Work order
Reproduce all of the data word for word.

(Transcribed page contents)

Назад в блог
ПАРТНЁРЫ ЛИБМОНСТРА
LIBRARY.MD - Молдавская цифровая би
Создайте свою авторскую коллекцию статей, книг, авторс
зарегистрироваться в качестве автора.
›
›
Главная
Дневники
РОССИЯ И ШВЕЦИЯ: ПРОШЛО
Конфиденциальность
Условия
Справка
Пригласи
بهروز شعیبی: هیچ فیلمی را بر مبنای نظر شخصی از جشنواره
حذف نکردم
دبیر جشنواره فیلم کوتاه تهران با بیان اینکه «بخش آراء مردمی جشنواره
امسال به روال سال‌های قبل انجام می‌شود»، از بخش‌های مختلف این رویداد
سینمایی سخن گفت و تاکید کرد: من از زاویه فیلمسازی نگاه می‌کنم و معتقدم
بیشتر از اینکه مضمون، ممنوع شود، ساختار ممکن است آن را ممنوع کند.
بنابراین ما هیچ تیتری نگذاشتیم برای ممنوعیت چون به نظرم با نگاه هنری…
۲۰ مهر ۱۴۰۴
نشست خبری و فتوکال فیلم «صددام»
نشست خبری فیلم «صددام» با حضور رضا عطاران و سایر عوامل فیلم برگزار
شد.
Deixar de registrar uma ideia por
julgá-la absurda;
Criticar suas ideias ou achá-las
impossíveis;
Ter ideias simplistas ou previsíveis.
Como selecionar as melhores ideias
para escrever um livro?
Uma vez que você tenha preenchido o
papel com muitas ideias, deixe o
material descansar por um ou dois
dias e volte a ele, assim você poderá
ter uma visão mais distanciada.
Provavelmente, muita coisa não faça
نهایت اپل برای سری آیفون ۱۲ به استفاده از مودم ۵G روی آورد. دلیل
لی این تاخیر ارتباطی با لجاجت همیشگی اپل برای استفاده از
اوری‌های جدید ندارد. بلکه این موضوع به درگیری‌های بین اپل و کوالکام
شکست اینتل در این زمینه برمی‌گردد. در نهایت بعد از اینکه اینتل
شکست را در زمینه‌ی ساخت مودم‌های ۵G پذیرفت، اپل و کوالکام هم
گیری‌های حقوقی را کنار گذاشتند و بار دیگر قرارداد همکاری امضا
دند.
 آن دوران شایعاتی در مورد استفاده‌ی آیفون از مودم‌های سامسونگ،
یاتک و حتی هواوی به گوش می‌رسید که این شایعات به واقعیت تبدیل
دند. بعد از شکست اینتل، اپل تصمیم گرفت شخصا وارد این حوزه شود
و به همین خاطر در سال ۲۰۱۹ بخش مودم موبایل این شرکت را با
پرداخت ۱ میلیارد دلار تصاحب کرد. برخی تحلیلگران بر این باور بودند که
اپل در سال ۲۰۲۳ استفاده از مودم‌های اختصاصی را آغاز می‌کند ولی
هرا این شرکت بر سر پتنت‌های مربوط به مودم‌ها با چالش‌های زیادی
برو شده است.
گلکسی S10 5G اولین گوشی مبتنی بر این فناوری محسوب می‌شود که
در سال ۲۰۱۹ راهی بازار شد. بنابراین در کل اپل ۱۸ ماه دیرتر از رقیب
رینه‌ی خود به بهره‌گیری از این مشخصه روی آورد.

Result of the exercise
Назад в блог
ПАРТНЁРЫ ЛИБМОНСТРА
LIBRARY.MD - Молдавская цифровая би
Создайте свою авторскую коллекцию статей, книг, авторс
зарегистрироваться в качестве автора.
›
›
Главная
Дневники
РОССИЯ И ШВЕЦИЯ: ПРОШЛО
Конфиденциальность
Условия
Справка
Пригласи
بهروز شعیبی: هیچ فیلمی را بر مبنای نظر شخصی از جشنواره
حذف نکردم
دبیر جشنواره فیلم کوتاه تهران با بیان اینکه «بخش آراء مردمی جشنواره
امسال به روال سال‌های قبل انجام می‌شود»، از بخش‌های مختلف این رویداد
سینمایی سخن گفت و تاکید کرد: من از زاویه فیلمسازی نگاه می‌کنم و معتقدم
بیشتر از اینکه مضمون، ممنوع شود، ساختار ممکن است آن را ممنوع کند.
بنابراین ما هیچ تیتری نگذاشتیم برای ممنوعیت چون به نظرم با نگاه هنری…
۲۰ مهر ۱۴۰۴
نشست خبری و فتوکال فیلم «صددام»
نشست خبری فیلم «صددام» با حضور رضا عطاران و سایر عوامل فیلم برگزار
شد.
Deixar de registrar uma ideia por
julgá-la absurda;
Criticar suas ideias ou achá-las
impossíveis;
Ter ideias simplistas ou previsíveis.
Como selecionar as melhores ideias
para escrever um livro?
Uma vez que você tenha preenchido o
papel com muitas ideias, deixe o
material descansar por um ou dois
dias e volte a ele, assim você poderá
ter uma visão mais distanciada.
Provavelmente, muita coisa não faça
نهایت اپل برای سری آیفون ۱۲ به استفاده از مودم ۵G روی آورد. دلیل
لی این تاخیر ارتباطی با لجاجت همیشگی اپل برای استفاده از
اوری‌های جدید ندارد. بلکه این موضوع به درگیری‌های بین اپل و کوالکام
شکست اینتل در این زمینه برمی‌گردد. در نهایت بعد از اینکه اینتل
شکست را در زمینه‌ی ساخت مودم‌های ۵G پذیرفت، اپل و کوالکام هم
گیری‌های حقوقی را کنار گذاشتند و بار دیگر قرارداد همکاری امضا
دند.
 آن دوران شایعاتی در مورد استفاده‌ی آیفون از مودم‌های سامسونگ،
یاتک و حتی هواوی به گوش می‌رسید که این شایعات به واقعیت تبدیل
دند. بعد از شکست اینتل، اپل تصمیم گرفت شخصا وارد این حوزه شود
و به همین خاطر در سال ۲۰۱۹ بخش مودم موبایل این شرکت را با
پرداخت ۱ میلیارد دلار تصاحب کرد. برخی تحلیلگران بر این باور بودند که
اپل در سال ۲۰۲۳ استفاده از مودم‌های اختصاصی را آغاز می‌کند ولی
هرا این شرکت بر سر پتنت‌های مربوط به مودم‌ها با چالش‌های زیادی
برو شده است.
گلکسی S10 5G اولین گوشی مبتنی بر این فناوری محسوب می‌شود که
در سال ۲۰۱۹ راهی بازار شد. بنابراین در کل اپل ۱۸ ماه دیرتر از رقیب
رینه‌ی خود به بهره‌گیری از این مشخصه روی آورد.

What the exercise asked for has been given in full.